/polyglot-windows-installation

Installation and setup of Polyglot package for Python 3 on Windows.

Primary LanguagePython

polyglot-windows-installation

Manual steps, explanation and automatic installation of the package "Polyglot" in any version of Python 3 on Windows.

  • To easily install the package in Windows, run the setup.bat file.

More information on this installation and its explanation can be seen below. This can also be done in a virtual environment, of any python 3 version. Information on creating virtual environments can be found on the Virtualenv Documentation, the Venv Documentation, or the Conda Environments Documentation.
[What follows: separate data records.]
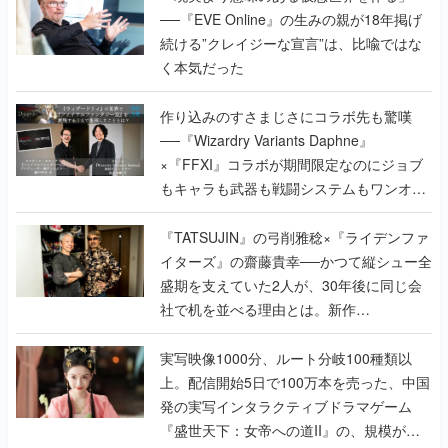
──『EVE Online』の生みの親が18年掲げ
続ける”クレイジーな宣言”は、比喩ではな
く本気だった
作り込みのすさまじさにコラボ先も驚嘆
──『Wizardry Variants Daphne』
×『FFXI』コラボが期間限定なのにジョブ
もキャラも武器も戦闘システムもワンオフ
で作り込まれた理由を両ディレクターに聞
く
『TATSUJIN』の弓削雅稔×『ライデンファ
イターズ』の齋藤貴幸──かつて縦シュー全
盛期を支えていた2人が、30年後に同じ会
社で机を並べる理由とは。新作
『TATSUJIN EXTREME』で初タッグを組
んだレジェンド2人に訊く開発秘話
実写映像1000分、ルート分岐100種類以
上。配信開始5日で100万本を売った、中国
発の実写インタラクティブドラマゲーム
『盛世天下：女帝への道II』の、規模が違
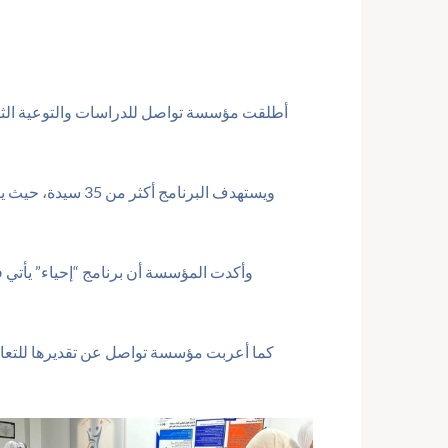
أطلقت مؤسسة تواصل للدراسات والتوعية الثقافي
ويستهدف البرنام
وأكدت المؤسسة أن برنامج “إحياء” يأتي ف
كما أعربت مؤسسة تواصل عن تقديرها للتعاون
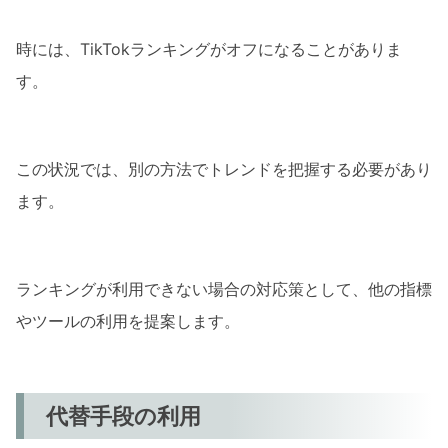
時には、TikTokランキングがオフになることがありま
す。
この状況では、別の方法でトレンドを把握する必要があり
ます。
ランキングが利用できない場合の対応策として、他の指標
やツールの利用を提案します。
代替手段の利用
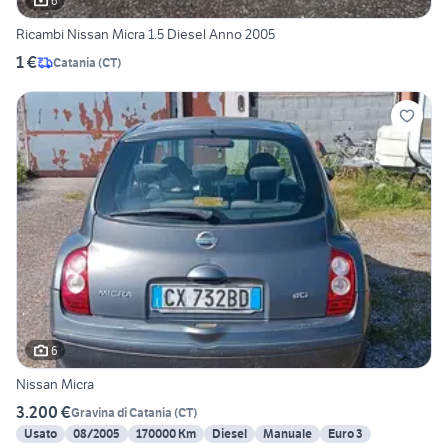
6
Ricambi Nissan Micra 1.5 Diesel Anno 2005
1 €
Catania
(
CT
)
6
Nissan Micra
3.200 €
Gravina di Catania
(
CT
)
Usato
08/2005
170000 Km
Diesel
Manuale
Euro 3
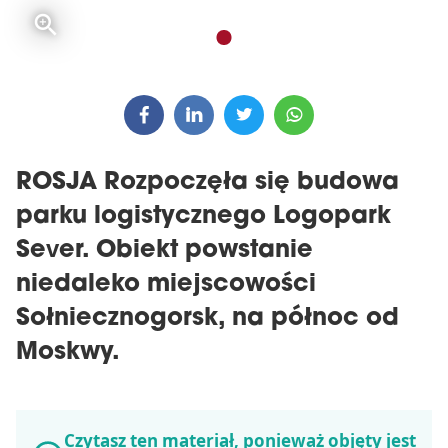
ROSJA Rozpoczęła się budowa
parku logistycznego Logopark
Sever. Obiekt powstanie
niedaleko miejscowości
Sołniecznogorsk, na północ od
Moskwy.
Czytasz ten materiał, ponieważ objęty jest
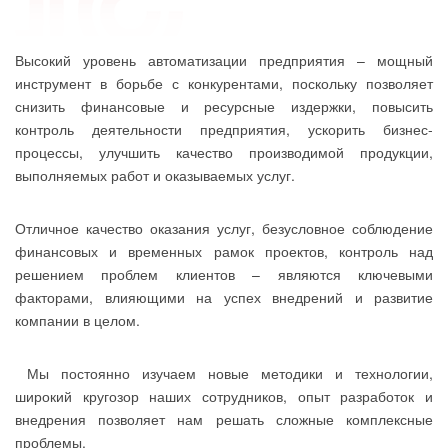
Высокий уровень автоматизации предприятия – мощный
инструмент в борьбе с конкурентами, поскольку позволяет
снизить финансовые и ресурсные издержки, повысить
контроль деятельности предприятия, ускорить бизнес-
процессы, улучшить качество производимой продукции,
выполняемых работ и оказываемых услуг.
Отличное качество оказания услуг, безусловное соблюдение
финансовых и временных рамок проектов, контроль над
решением проблем клиентов – являются ключевыми
факторами, влияющими на успех внедрений и развитие
компании в целом.
Мы постоянно изучаем новые методики и технологии,
широкий кругозор наших сотрудников, опыт разработок и
внедрения позволяет нам решать сложные комплексные
проблемы.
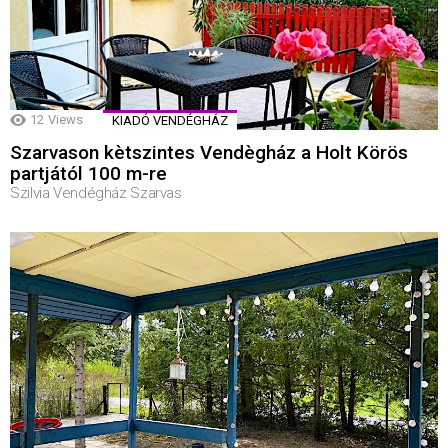
12
Views
KIADÓ VENDÉGHÁZ
Szarvason kètszintes Vendègház a Holt Körös
partjától 100 m-re
Szilvia Vendégház Szarvas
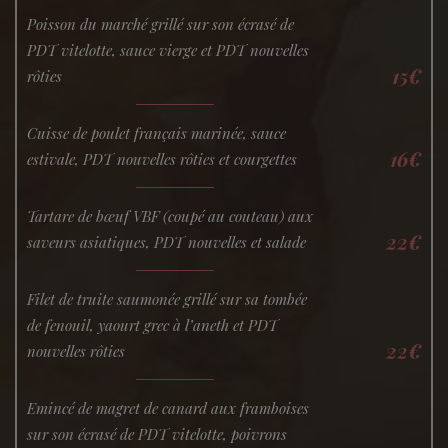
Poisson du marché grillé sur son écrasé de
PDT vitelotte, sauce vierge et PDT nouvelles
15€
rôties
Cuisse de poulet français marinée, sauce
16€
estivale, PDT nouvelles rôties et courgettes
Tartare de bœuf VBF (coupé au couteau) aux
22€
saveurs asiatiques, PDT nouvelles et salade
Filet de truite saumonée grillé sur sa tombée
de fenouil, yaourt grec à l’aneth et PDT
22€
nouvelles rôties
Emincé de magret de canard aux framboises
sur son écrasé de PDT vitelotte, poivrons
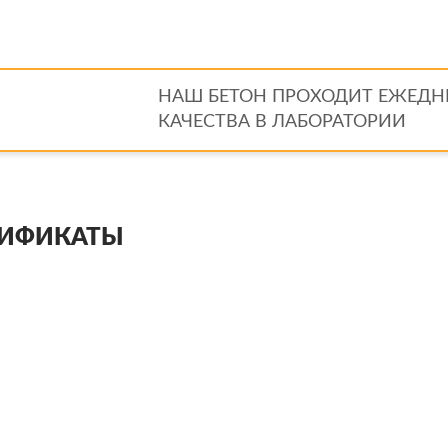
НАШ БЕТОН ПРОХОДИТ ЕЖЕДН
КАЧЕСТВА В ЛАБОРАТОРИИ
ТИФИКАТЫ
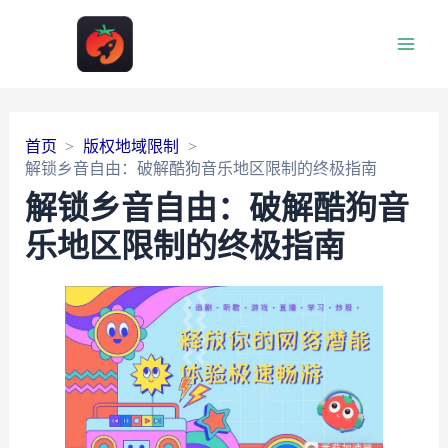
Main
Men
首页
版权地域限制
解锁乡音自由：破解酷狗音乐地区限制的终极指南
解锁乡音自由：破解酷狗音
乐地区限制的终极指南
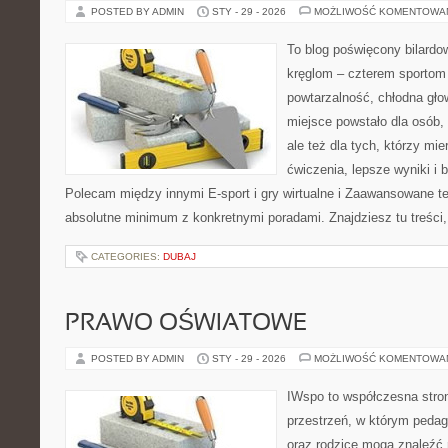
POSTED BY ADMIN
STY - 29 - 2026
MOŻLIWOŚĆ KOMENTOWA
To blog poświęcony bilardow
kręglom – czterem sportom p
powtarzalność, chłodna gło
miejsce powstało dla osób, 
ale też dla tych, którzy m
ćwiczenia, lepsze wyniki i 
Polecam między innymi E-sport i gry wirtualne i Zaawansowane tec
absolutne minimum z konkretnymi poradami. Znajdziesz tu treści,
CATEGORIES:
DUBAJ
PRAWO OŚWIATOWE
POSTED BY ADMIN
STY - 29 - 2026
MOŻLIWOŚĆ KOMENTOWA
IWspo to współczesna stro
przestrzeń, w którym pedago
oraz rodzice mogą znaleźć 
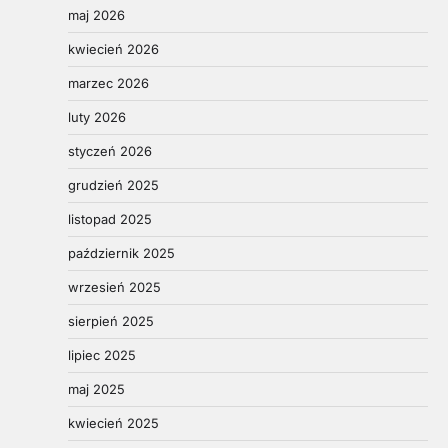
maj 2026
kwiecień 2026
marzec 2026
luty 2026
styczeń 2026
grudzień 2025
listopad 2025
październik 2025
wrzesień 2025
sierpień 2025
lipiec 2025
maj 2025
kwiecień 2025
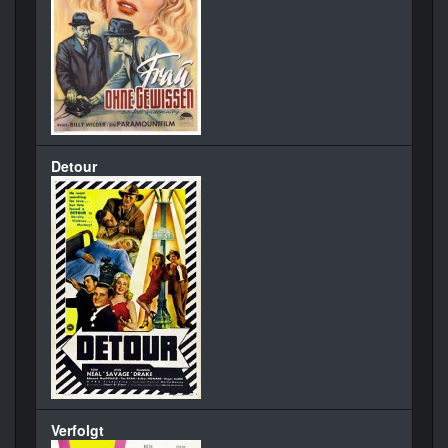
Detour
Verfolgt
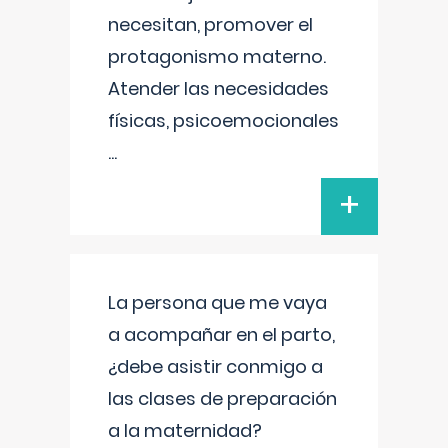
necesitan, promover el
protagonismo materno.
Atender las necesidades
físicas, psicoemocionales
...
+
La persona que me vaya
a acompañar en el parto,
¿debe asistir conmigo a
las clases de preparación
a la maternidad?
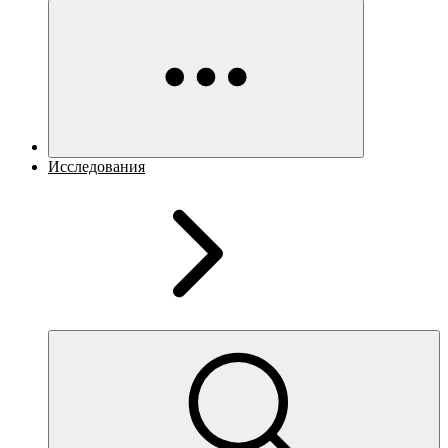
Исследования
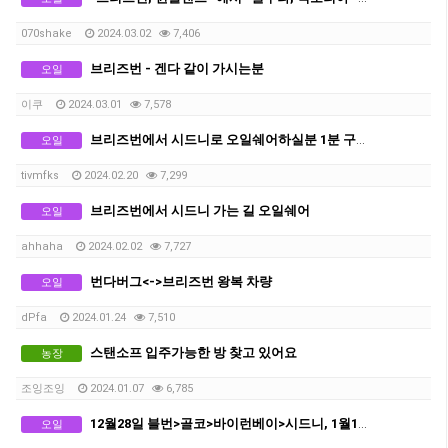
070shake
2024.03.02
7,406
브리즈번 - 겐다 같이 가시는분
오일
이쿠
2024.03.01
7,578
브리즈번에서 시드니로 오일쉐어하실분 1분 구합니다
오일
tivmfks
2024.02.20
7,299
브리즈번에서 시드니 가는 길 오일쉐어
오일
ahhaha
2024.02.02
7,727
번다버그<->브리즈번 왕복 차량
오일
dPfa
2024.01.24
7,510
스탠소프 입주가능한 방 찾고 있어요
농장
조잉조잉
2024.01.07
6,785
12월28일 블번>골코>바이런베이>시드니, 1월1일 시드니>골코>블번
오일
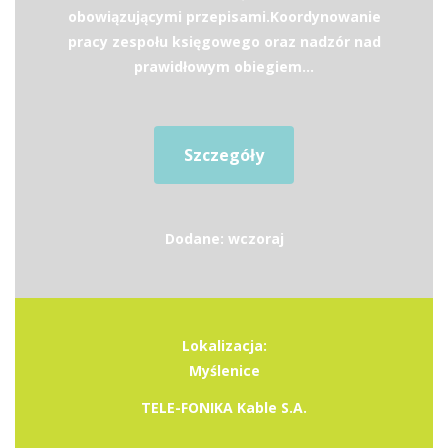
obowiązującymi przepisami.Koordynowanie
pracy zespołu księgowego oraz nadzór nad
prawidłowym obiegiem...
Szczegóły
Dodane: wczoraj
Lokalizacja:
Myślenice
TELE-FONIKA Kable S.A.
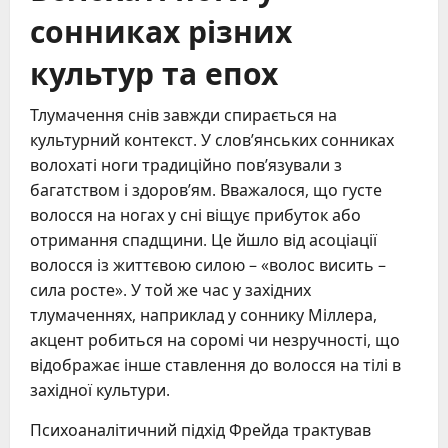
сонниках різних
культур та епох
Тлумачення снів завжди спирається на
культурний контекст. У слов’янських сонниках
волохаті ноги традиційно пов’язували з
багатством і здоров’ям. Вважалося, що густе
волосся на ногах у сні віщує прибуток або
отримання спадщини. Це йшло від асоціації
волосся із життєвою силою – «волос висить –
сила росте». У той же час у західних
тлумаченнях, наприклад у соннику Міллера,
акцент робиться на соромі чи незручності, що
відображає інше ставлення до волосся на тілі в
західної культури.
Психоаналітичний підхід Фрейда трактував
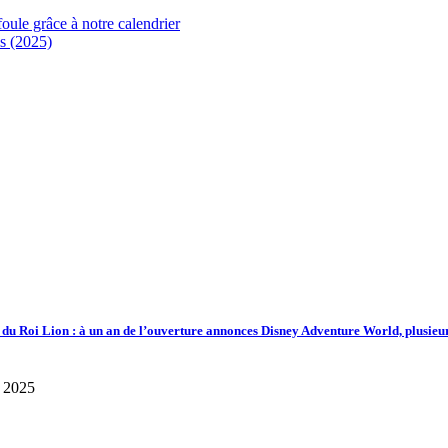
foule grâce à notre calendrier
s (2025)
d du Roi Lion : à un an de l’ouverture annonces Disney Adventure World, plusieu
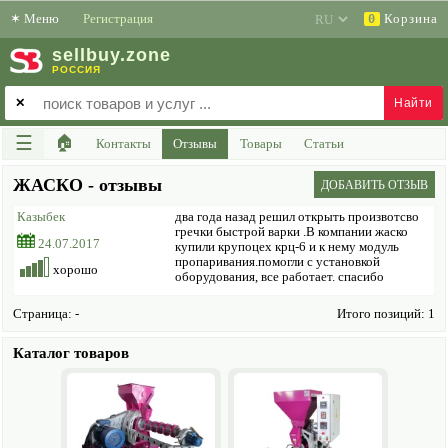
✶
Меню
Регистрация
Корзина
0
sell
buy
.zone
РОССИЯ
✕
☰
🏠
Контакты
Отзывы
Товары
Статьи
ЖАСКО - отзывы
ДОБАВИТЬ ОТЗЫВ
Казыбек
два года назад решил открыть произвотсво
гречки быстрой варки .В компании жаско
24.07.2017
купили крупоцех крц-6 и к нему модуль
пропаривания.помогли с установкой
хорошо
оборудования, все работает. спасибо
Страница:
-
Итого позиций: 1
Каталог товаров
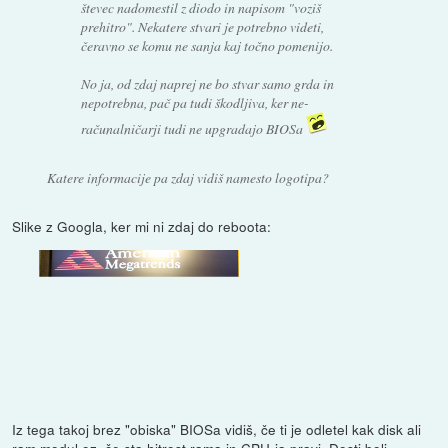
števec nadomestil z diodo in napisom "voziš
prehitro". Nekatere stvari je potrebno videti,
čeravno se komu ne sanja kaj točno pomenijo.
No ja, od zdaj naprej ne bo stvar samo grda in
nepotrebna, pač pa tudi škodljiva, ker ne-
računalničarji tudi ne upgradajo BIOSa
Katere informacije pa zdaj vidiš namesto logotipa?
Slike z Googla, ker mi ni zdaj do reboota:
Iz tega takoj brez "obiska" BIOSa vidiš, če ti je odletel kak disk ali
ram modul oz. če sta hitrost rama in CPU-ja pravi. Dosti bolj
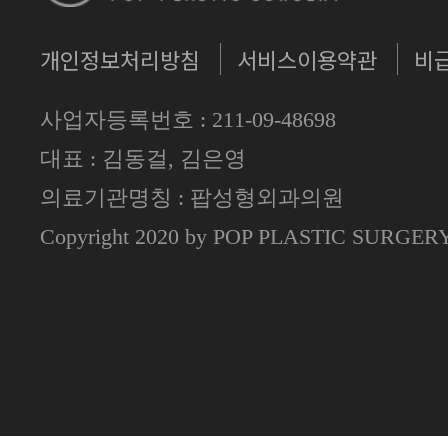
개인정보처리방침
서비스이용약관
비
사업자등록번호 : 211-09-48698
대표 : 김동걸, 김은영
의료기관명칭 : 팝성형외과의원
Copyright 2020 by POP PLASTIC SURGE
Polyglot is a natural language pipeline that supports various languages, built for Linux and very useful for natural language processing of texts in non-english languages. The Polyglot Documentation explains how to install it on Linux, by installing its dependencies and running pip install polyglot in the terminal. However, as of September 2022, the package is still not stable for Windows OS, requiring either the use of a Windows Subsystem for Linux (WSL) or through various installations of dependencies and setup through the Command Prompt.

  • Using WSL

With the use of a virtual Linux environment in Windows, it is possible to run the regular installation of polyglot in a WSL virtual machine platform. Installation of the WSL can be done following the Microsoft Documentation.

This is a good solution, but may result in slower performance or conflict with running virtual environments in some cases.

  • On base Windows

If trying to install and use polyglot in Windows without the use of a virtual Linux machine, the process is more complex. This repo was created to offer an easy way to do this, by running the setup.bat file.

In case you prefer to run the installation step by step, the processa is as follows:

  1. Download of depencencies PyICU, pycld2, futures and Morfessor. Morfessor and futures wheels may be unnecessary in some cases. These two are already present in the wheels/ folder, and are built for all versions of Python 3. PyICU and pycld2 are version-specific according to which minor version of Python 3 you are using and can be accordingly downloaded from this Archive of Python Extension Packages.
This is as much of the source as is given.